> _WHAT TO PRODUCE_
Would you retype, word for word, the line with "Image attached. Give" and every line after it through the end of the records below?

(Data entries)
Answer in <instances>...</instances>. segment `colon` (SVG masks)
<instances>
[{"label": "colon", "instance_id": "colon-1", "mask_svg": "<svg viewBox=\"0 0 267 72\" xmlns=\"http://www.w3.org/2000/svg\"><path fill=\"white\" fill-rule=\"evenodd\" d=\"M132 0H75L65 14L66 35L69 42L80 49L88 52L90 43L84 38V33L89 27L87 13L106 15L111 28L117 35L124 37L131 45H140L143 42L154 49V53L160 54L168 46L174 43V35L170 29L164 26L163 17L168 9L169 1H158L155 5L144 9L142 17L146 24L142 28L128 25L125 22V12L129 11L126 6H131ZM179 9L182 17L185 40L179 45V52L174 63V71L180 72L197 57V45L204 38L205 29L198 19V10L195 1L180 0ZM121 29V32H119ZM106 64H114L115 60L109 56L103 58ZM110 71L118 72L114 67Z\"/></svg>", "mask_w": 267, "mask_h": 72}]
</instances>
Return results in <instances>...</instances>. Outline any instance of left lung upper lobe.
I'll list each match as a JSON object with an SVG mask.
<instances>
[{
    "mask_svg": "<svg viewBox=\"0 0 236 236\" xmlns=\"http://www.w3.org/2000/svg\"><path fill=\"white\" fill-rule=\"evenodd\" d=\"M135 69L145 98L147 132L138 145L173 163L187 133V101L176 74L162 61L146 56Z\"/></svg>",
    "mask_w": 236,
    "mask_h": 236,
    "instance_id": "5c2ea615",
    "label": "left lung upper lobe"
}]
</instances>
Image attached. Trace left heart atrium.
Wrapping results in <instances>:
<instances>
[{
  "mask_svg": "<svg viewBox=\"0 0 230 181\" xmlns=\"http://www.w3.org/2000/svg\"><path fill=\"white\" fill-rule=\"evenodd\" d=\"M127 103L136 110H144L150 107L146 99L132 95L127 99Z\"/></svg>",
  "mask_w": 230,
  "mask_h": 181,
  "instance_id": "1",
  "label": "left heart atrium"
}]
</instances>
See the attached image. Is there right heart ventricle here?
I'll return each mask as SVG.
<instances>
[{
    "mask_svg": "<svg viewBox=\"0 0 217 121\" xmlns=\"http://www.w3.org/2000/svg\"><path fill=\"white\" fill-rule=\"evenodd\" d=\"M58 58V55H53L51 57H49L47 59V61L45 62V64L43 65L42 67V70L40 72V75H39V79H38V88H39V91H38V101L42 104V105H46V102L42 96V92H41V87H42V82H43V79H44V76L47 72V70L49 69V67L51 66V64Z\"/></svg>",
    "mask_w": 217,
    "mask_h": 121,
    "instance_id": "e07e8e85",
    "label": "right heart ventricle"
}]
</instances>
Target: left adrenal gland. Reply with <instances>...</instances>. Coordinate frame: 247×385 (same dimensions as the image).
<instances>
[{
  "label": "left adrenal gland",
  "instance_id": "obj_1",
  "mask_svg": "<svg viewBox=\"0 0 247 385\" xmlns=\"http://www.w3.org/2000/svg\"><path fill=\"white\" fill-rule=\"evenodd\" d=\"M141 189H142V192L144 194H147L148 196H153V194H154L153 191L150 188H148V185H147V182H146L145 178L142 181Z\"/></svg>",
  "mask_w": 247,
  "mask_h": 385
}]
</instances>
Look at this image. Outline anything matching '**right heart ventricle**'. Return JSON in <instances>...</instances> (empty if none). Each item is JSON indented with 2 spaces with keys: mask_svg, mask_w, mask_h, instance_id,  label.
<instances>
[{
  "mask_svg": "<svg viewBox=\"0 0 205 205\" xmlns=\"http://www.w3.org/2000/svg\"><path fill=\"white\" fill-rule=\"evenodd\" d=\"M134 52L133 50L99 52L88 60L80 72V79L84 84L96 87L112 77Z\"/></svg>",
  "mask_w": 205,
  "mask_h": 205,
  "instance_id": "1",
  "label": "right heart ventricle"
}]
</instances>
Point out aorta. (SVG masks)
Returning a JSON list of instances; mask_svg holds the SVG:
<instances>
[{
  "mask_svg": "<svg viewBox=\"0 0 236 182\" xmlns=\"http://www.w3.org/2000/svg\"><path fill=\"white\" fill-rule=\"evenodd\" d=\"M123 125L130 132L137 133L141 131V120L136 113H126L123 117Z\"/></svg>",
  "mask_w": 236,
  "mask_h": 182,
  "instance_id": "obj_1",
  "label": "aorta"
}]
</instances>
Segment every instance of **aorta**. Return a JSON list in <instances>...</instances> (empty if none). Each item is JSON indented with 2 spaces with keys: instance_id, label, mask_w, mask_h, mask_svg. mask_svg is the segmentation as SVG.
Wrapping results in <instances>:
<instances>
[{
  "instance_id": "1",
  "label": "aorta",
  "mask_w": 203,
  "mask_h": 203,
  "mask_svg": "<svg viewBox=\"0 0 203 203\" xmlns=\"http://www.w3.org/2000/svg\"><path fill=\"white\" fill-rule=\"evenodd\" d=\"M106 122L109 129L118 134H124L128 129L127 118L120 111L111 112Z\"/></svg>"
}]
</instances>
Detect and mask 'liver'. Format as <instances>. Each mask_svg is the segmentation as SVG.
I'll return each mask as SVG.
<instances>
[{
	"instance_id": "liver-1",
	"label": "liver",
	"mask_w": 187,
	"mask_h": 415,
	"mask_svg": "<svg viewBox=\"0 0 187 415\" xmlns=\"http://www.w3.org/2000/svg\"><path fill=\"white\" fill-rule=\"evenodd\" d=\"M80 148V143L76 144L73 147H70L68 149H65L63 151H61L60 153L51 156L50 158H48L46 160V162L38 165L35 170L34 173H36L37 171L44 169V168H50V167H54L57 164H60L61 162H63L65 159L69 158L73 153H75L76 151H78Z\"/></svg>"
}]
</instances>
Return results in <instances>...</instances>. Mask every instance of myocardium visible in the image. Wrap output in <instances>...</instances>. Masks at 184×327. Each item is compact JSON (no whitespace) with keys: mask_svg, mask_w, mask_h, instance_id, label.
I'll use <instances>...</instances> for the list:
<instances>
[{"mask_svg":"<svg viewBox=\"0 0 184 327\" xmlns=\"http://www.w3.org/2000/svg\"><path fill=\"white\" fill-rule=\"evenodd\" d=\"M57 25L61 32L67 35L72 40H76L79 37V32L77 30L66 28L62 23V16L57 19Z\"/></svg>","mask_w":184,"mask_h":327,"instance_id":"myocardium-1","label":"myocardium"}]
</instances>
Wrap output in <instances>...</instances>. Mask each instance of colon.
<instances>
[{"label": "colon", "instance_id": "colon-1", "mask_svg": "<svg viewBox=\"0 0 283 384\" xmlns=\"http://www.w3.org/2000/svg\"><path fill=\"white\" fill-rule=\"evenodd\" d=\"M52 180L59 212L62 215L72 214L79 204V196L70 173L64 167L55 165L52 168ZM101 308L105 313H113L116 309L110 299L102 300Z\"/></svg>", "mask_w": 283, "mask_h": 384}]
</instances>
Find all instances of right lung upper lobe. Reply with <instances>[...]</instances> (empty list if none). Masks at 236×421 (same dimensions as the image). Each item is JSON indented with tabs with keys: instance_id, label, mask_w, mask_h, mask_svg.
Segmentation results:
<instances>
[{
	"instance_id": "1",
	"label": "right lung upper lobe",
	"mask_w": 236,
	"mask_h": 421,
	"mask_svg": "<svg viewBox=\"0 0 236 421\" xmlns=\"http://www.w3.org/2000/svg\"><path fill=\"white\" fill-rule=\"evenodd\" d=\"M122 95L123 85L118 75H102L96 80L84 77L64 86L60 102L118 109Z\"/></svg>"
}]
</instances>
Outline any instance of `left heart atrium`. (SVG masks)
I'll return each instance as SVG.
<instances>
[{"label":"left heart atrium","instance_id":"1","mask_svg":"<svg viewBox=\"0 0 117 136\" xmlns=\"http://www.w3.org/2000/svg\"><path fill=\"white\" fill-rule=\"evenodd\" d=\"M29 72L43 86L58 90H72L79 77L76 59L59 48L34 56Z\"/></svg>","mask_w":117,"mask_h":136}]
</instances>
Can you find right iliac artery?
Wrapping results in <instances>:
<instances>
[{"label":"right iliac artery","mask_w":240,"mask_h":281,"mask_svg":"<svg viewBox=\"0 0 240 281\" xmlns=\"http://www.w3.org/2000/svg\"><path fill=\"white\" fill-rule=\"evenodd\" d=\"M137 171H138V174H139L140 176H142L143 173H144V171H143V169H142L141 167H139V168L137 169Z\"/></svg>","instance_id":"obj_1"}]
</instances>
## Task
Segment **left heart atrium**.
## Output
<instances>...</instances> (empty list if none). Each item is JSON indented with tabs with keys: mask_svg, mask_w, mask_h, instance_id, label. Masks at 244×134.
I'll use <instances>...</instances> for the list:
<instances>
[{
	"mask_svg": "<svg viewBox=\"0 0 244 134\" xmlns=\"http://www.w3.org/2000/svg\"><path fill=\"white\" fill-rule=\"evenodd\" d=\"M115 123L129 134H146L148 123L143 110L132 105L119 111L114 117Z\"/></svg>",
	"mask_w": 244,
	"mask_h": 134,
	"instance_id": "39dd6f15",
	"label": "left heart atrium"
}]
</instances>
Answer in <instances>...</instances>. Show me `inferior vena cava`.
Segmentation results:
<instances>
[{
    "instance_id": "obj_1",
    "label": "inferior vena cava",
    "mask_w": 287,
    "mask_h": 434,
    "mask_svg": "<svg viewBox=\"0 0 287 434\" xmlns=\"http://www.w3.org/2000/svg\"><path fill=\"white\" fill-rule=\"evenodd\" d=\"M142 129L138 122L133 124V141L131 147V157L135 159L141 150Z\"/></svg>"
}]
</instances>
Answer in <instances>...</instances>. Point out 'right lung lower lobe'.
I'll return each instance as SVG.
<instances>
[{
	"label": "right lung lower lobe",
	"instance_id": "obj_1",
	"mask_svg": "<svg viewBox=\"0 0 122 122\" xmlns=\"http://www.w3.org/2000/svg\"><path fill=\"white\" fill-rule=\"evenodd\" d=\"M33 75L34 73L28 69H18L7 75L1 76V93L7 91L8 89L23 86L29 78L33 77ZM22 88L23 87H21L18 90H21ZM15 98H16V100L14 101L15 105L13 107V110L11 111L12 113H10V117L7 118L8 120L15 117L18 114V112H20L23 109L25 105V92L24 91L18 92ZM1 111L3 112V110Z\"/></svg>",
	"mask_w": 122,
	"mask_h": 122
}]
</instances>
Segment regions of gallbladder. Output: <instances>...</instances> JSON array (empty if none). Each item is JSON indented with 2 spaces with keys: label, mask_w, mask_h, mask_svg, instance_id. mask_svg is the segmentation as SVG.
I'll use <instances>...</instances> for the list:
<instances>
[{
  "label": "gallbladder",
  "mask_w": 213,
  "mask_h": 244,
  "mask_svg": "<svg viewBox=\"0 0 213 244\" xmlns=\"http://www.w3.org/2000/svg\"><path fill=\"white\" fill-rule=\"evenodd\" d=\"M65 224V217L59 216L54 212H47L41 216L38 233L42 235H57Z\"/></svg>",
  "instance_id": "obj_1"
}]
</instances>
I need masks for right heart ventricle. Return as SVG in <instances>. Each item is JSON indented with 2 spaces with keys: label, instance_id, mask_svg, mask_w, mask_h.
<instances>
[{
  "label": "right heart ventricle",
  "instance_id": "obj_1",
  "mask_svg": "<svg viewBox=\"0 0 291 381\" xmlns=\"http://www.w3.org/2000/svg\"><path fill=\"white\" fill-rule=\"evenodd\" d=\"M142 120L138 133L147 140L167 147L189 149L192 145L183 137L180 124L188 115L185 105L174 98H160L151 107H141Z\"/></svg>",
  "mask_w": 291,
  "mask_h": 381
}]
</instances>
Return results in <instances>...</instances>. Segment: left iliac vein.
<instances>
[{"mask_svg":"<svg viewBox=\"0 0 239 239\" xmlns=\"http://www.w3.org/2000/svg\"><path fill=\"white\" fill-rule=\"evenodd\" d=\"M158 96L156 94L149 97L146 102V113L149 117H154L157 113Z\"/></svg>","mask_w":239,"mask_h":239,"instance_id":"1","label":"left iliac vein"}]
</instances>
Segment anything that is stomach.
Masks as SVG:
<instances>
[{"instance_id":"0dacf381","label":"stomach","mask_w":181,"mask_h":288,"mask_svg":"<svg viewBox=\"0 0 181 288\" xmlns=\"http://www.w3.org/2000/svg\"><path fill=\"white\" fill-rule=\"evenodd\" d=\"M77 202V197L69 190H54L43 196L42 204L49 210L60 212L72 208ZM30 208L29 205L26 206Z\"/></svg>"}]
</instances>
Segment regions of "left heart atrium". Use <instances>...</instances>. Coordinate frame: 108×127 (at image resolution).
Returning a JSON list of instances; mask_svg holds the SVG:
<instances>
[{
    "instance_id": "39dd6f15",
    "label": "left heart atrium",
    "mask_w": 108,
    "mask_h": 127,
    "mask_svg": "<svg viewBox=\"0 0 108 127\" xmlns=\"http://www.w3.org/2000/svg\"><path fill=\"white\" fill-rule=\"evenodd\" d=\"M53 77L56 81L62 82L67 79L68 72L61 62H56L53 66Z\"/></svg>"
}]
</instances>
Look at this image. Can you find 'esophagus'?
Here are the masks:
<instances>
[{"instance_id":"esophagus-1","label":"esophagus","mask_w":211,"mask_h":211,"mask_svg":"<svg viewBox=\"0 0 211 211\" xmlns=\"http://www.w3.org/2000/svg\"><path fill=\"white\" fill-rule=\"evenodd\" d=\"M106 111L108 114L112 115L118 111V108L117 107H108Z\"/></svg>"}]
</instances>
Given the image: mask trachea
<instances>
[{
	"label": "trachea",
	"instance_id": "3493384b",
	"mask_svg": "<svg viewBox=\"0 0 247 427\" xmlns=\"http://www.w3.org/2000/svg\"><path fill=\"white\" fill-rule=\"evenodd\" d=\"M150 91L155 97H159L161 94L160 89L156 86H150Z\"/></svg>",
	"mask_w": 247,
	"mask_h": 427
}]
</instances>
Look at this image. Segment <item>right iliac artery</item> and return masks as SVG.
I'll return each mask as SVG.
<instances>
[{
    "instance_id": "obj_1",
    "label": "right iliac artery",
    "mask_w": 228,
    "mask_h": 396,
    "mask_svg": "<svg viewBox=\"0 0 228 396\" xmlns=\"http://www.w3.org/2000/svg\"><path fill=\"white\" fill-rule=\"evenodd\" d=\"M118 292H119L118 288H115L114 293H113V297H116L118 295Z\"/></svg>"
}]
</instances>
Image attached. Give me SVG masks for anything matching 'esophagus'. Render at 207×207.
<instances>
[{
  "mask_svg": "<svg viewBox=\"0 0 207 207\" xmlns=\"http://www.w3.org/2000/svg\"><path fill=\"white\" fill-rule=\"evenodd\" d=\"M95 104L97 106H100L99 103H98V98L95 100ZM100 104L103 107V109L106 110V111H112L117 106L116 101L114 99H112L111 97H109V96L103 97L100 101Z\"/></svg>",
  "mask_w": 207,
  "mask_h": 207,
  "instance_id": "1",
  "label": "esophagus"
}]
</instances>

> _SOLUTION TO THIS EXERCISE_
Image attached. Give me SVG masks for anything matching 'esophagus'. Render at 207×207.
<instances>
[{
  "mask_svg": "<svg viewBox=\"0 0 207 207\" xmlns=\"http://www.w3.org/2000/svg\"><path fill=\"white\" fill-rule=\"evenodd\" d=\"M95 104L97 106H100L99 103H98V98L95 100ZM100 104L103 107V109L106 110V111H112L117 106L116 101L114 99H112L111 97H109V96L103 97L100 101Z\"/></svg>",
  "mask_w": 207,
  "mask_h": 207,
  "instance_id": "1",
  "label": "esophagus"
}]
</instances>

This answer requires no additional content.